Implement Trait for generic caller?

I was just reading this article about generics and Traits in the Rust by Example, where they seem to implement a Trait on a generic caller. Check their article for the full example, but here's a minimal working example:

struct Example;

trait Foo {
  fn print_foo(&self);
}

impl<T> Foo for T {
  fn print_foo(&self) {
    println!("foo");
  }
}

fn main() {
  let example = Example;
  example.print_foo();
}

This example works and prints foo. How does this work? For context, I read the full Rust book and didn't see this mentioned until the aforementioned article. How exactly does a generic implementation like this work? How does the compiler know to associate print_foo with Example? How is this impl scoped? Could I have crate-scoped generic implementations?

Solution

How exactly does a generic implementation like this work?

You can more or less think about generics as if they were lazy code generation: impl<T> Foo for T means “For every¹ concrete type T, if an implementation of Foo for T is needed, create one using this function.”

How does the compiler know to associate print_foo with Example?

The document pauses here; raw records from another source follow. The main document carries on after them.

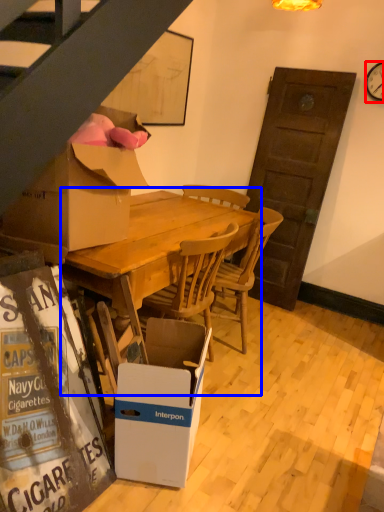 Question: Which of the following is the closest to the observer, clock (highlighted by a red box) or round table (highlighted by a blue box)?

Choices:
 (A) clock
 (B) round table

Answer: (B) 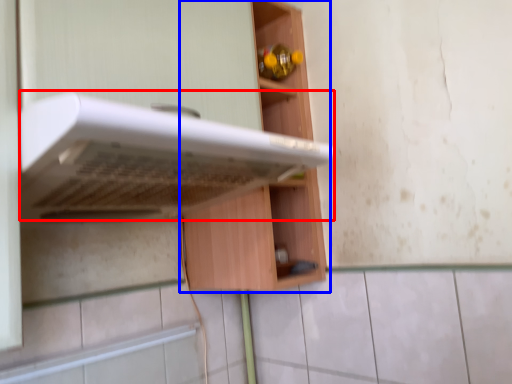 Question: Which object is further to the camera taking this photo, oven (highlighted by a red box) or cabinetry (highlighted by a blue box)?

Choices:
 (A) oven
 (B) cabinetry

Answer: (B) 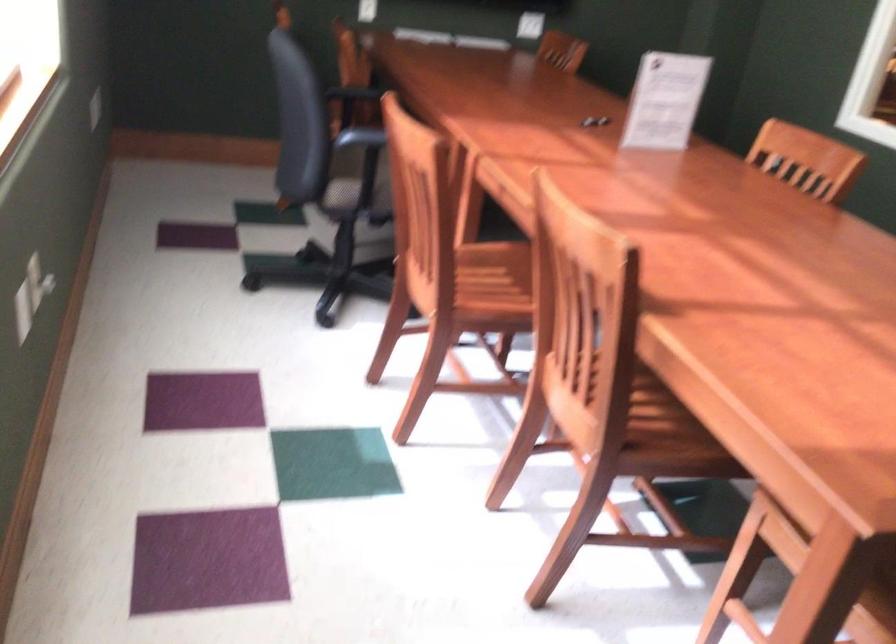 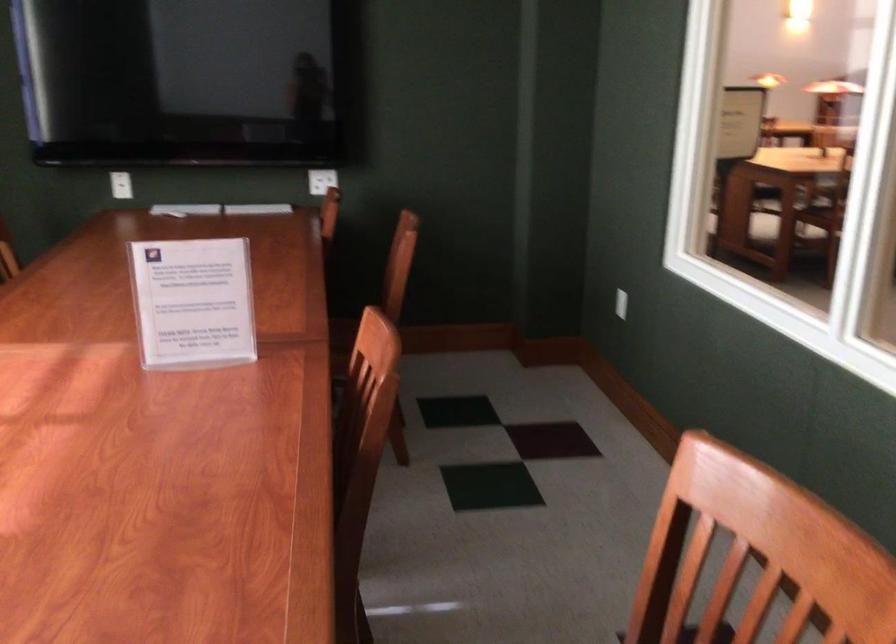 Locate, in the second image, the point that corresponds to point (652, 93) in the first image.

(193, 303) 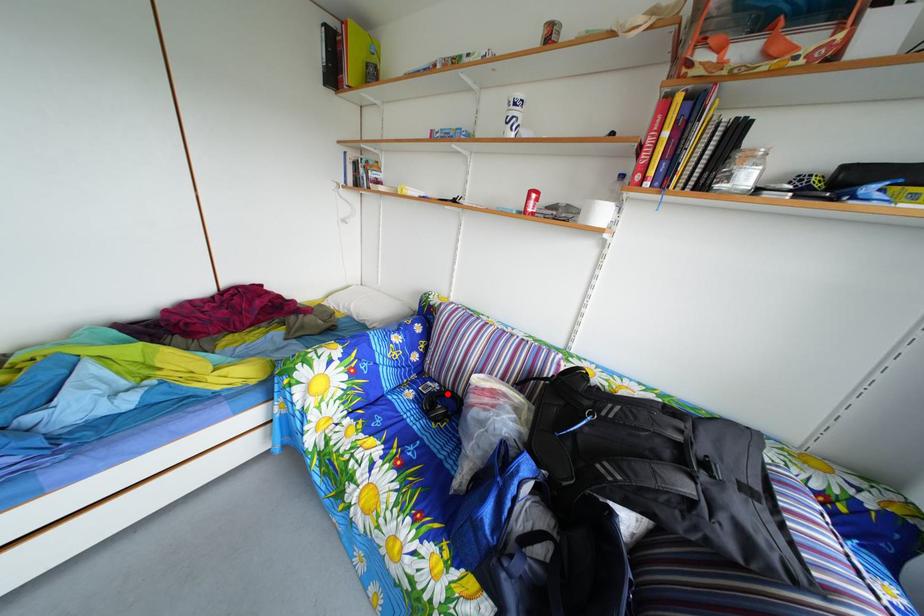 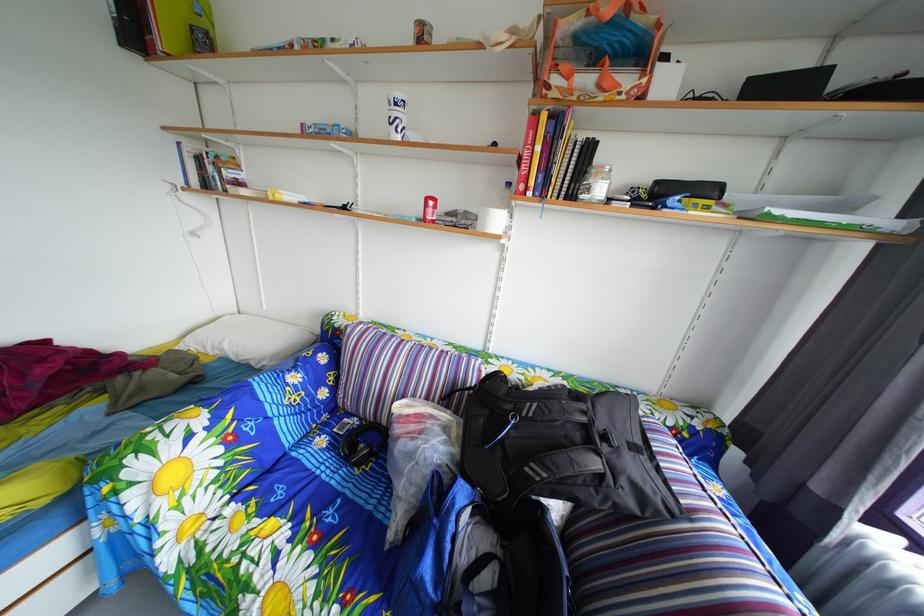 Locate, in the second image, the point that corresponds to the highlighted location in the first image.

(367, 428) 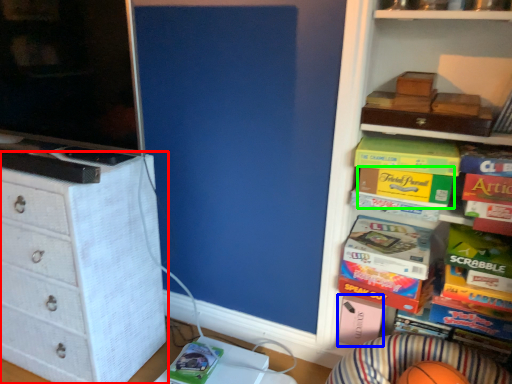 Question: Estimate the real-world distances between objects in this image. Which object is closer to chest of drawers (highlighted by a red box), box (highlighted by a blue box) or storage box (highlighted by a green box)?

Choices:
 (A) box
 (B) storage box

Answer: (A) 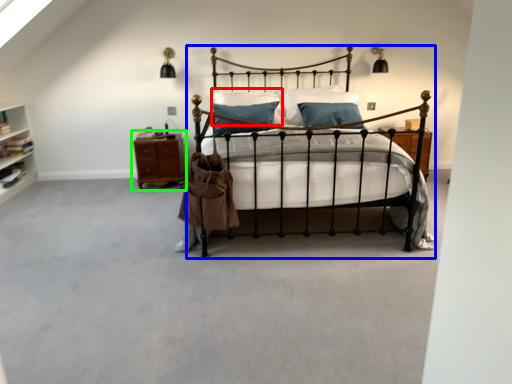 Question: Based on their relative distances, which object is nearer to pillow (highlighted by a red box)? Choose from bed (highlighted by a blue box) and nightstand (highlighted by a green box).

Choices:
 (A) bed
 (B) nightstand

Answer: (B) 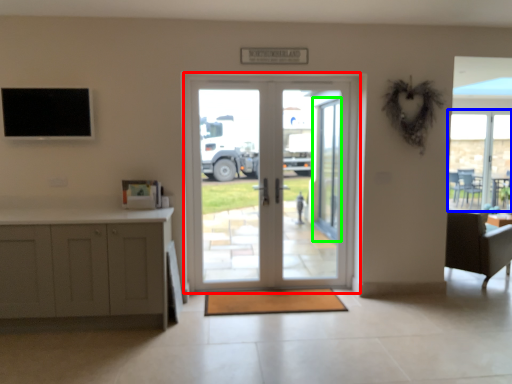 Question: Which object is the closest to the door (highlighted by a red box)? Choose among these: window (highlighted by a blue box) or screen door (highlighted by a green box).

Choices:
 (A) window
 (B) screen door

Answer: (B) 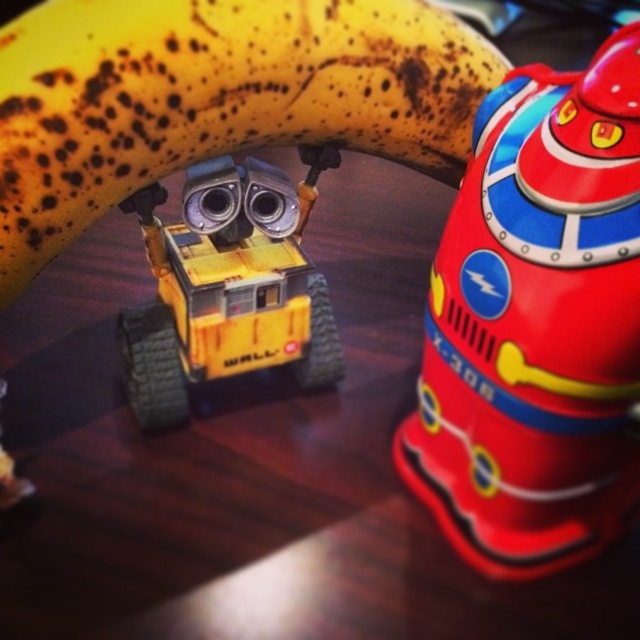 Who is lower down, yellow spotted banana at upper center or yellow matte robot at center?

yellow matte robot at center is below.

Which is behind, point (52, 180) or point (230, 362)?

Positioned behind is point (230, 362).

Image resolution: width=640 pixels, height=640 pixels. In order to click on yellow spotted banana at upper center in this screenshot , I will do `click(216, 99)`.

Is shiny plastic toy at upper right closer to camera compared to yellow spotted banana at upper center?

Yes, it is in front of yellow spotted banana at upper center.

Which is above, shiny plastic toy at upper right or yellow spotted banana at upper center?

yellow spotted banana at upper center is above.

Between point (611, 323) and point (216, 67), which one is positioned behind?

Positioned behind is point (216, 67).

Where is `shiny plastic toy at upper right`? This screenshot has height=640, width=640. shiny plastic toy at upper right is located at coordinates (536, 324).

Who is more distant from viewer, (403,461) or (193,284)?

Positioned behind is point (403,461).

Is point (452, 522) farther from viewer compared to point (148, 397)?

No, it is in front of (148, 397).

Between point (502, 572) and point (253, 308), which one is positioned in front?

Point (502, 572) is more forward.

Locate an element on the screen. The width and height of the screenshot is (640, 640). shiny plastic toy at upper right is located at coordinates (536, 324).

When the compiler sees a method call, here .print_foo(),

It first looks for a matching inherent impl, impl Foo { fn print_foo(&self) {...} }. It doesn't find one in this case.
It looks at all traits that are visible in the current scope (defined or used) to see if any of them define a method called print_foo.
It checks whether Example implements any of these traits. Example implements Foo, because everything (except unsized types) implements Foo, so that trait is used.

These rules are described in the Method-call expressions section of the Rust Reference.

How is this impl scoped? Could I have crate-scoped generic implementations?

Trait implementations are not scoped. They effectively exist everywhere, regardless of what might be brought into the current scope. (The trait implementation coherence rules are designed to ensure that which implementations are found never depends on which crates are in the current crate's dependencies, i.e. which code the compiler compiled.)

However, traits are scoped: a trait method will never be found unless the trait is brought into scope with use or by defining it in the same module.

In your particular case, impl<T> Foo for T means that it is not possible to write any other implementations for the trait¹ — there is no such thing as a “crate-scoped generic implementation”.

¹ <T> does not quite mean “every type”. It means “every sized type”, because most generic code can't handle dynamically-sized/“unsized” types like dyn Foo and [i32], so it's a useful default restriction. If you write <T: ?Sized> instead, then the generic is truly over every possible type.